Language programs both boon, headache

Volunteer music teacher and parent Sara Quintanar listens to the singing of her students during a Mother's Day assembly at Franklin Elementary. Franklin currently offers three duel-language programs.
(Roger Wilson / Staff Photographer)
Share

Glendale Unified officials are assembling an advisory committee to address the growing pains of the district’s dual-language programs, including staffing needs and expansion, as students in the programs move from primary to secondary school sites.

The Foreign Language Academies of Glendale, known as the FLAG programs, launched at Edison Elementary School in 2003 with a single Spanish-language kindergarten class.
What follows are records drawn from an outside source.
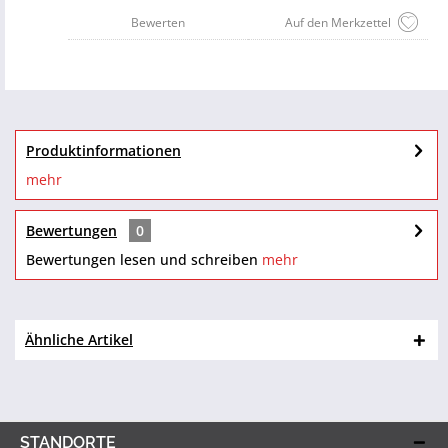
Bewerten
Auf den Merkzettel
Produktinformationen
mehr
Bewertungen
0
Bewertungen lesen und schreiben
mehr
Ähnliche Artikel
STANDORTE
The experiment quickly caught fire. Today, Glendale Unified has 1,242 students studying six languages at nine sites, said Deputy Supt. John Garcia.
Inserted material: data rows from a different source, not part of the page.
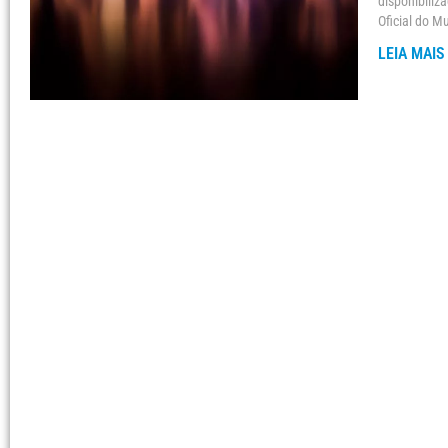
disponibiliz
Oficial do Mu
LEIA MAIS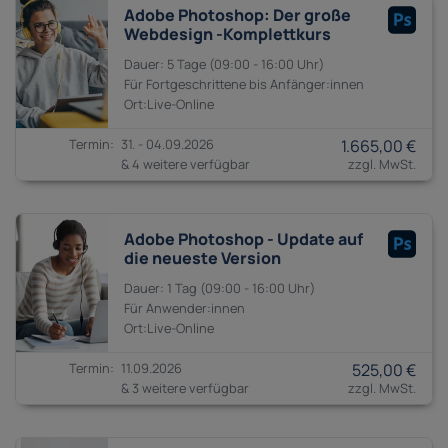
Adobe Photoshop: Der große
Webdesign -Komplettkurs
5 Tage
09:00 - 16:00
Fortgeschrittene bis
Anfänger:innen
31. - 04.09.2026
1.665,00 €
& 4 weitere verfügbar
Adobe Photoshop - Update auf
die neueste Version
1 Tag
09:00 - 16:00
Anwender:innen
11.09.2026
525,00 €
& 3 weitere verfügbar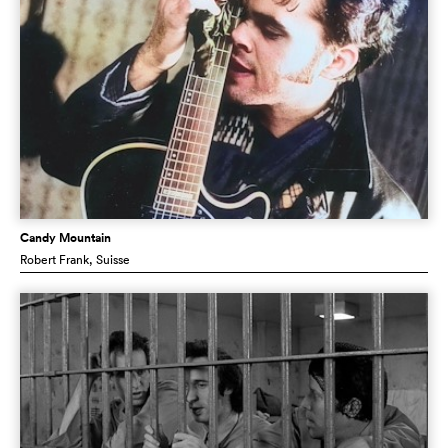
Candy Mountain
Robert Frank
, Suisse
The popularity of the FLAG programs have been both a boon and a headache for Glendale Unified. The bilingual curriculum has put the district on the map, allowing it to attract families from other districts and private schools.

But FLAG officials also face the challenge of recruiting enough appropriately credentialed teachers to keep up with the student count. They also must tackle the logistical nightmare of expanding the programs into the district’s secondary schools.

Next year, the district will add French at Franklin Elementary School while also expanding into Hoover High School. Enrollment numbers are projected to climb to 1,722, Garcia said. That means that 6% of Glendale’s 26,000-student population will be participating in the programs.

“We are growing at an exponential rate in our FLAG programs, and as we begin to work through this, we need to clearly understand what the paths for those students are going to be in the coming years,” Garcia said.

The Superintendent’s FLAG Advisory Committee will address these growing pains and others, Garcia said. It will be composed of parents from each of the dual-language tracks, as well as district staff.

Applications for the committee are available on the district website and are due on June 4. An inaugural meeting is scheduled for June 19, Garcia said.

Students traveling from all corners of Glendale, as well as from other cities, to attend the FLAG programs are having an impact on the neighborhood identities of some schools. It’s a shift that has caused concern among some parents.

At Franklin Elementary School — home to German, Spanish, Italian, and, next year, French — the district is simply running out of classroom space. In December, officials announced plans to phase out the German program to make room for other, more popular languages. The news triggered an uproar among parents, forcing the district to do an about-face.

Franklin parents have asked that the four languages be kept together at the site, and that the school remain K-6. But on Tuesday, district officials warned that there would have to be compromise.

“Keeping Franklin a K-6 school and keeping all four languages at Franklin — those are tough to do both, and to do it as well as we want to do it,” said school board member Joylene Wagner.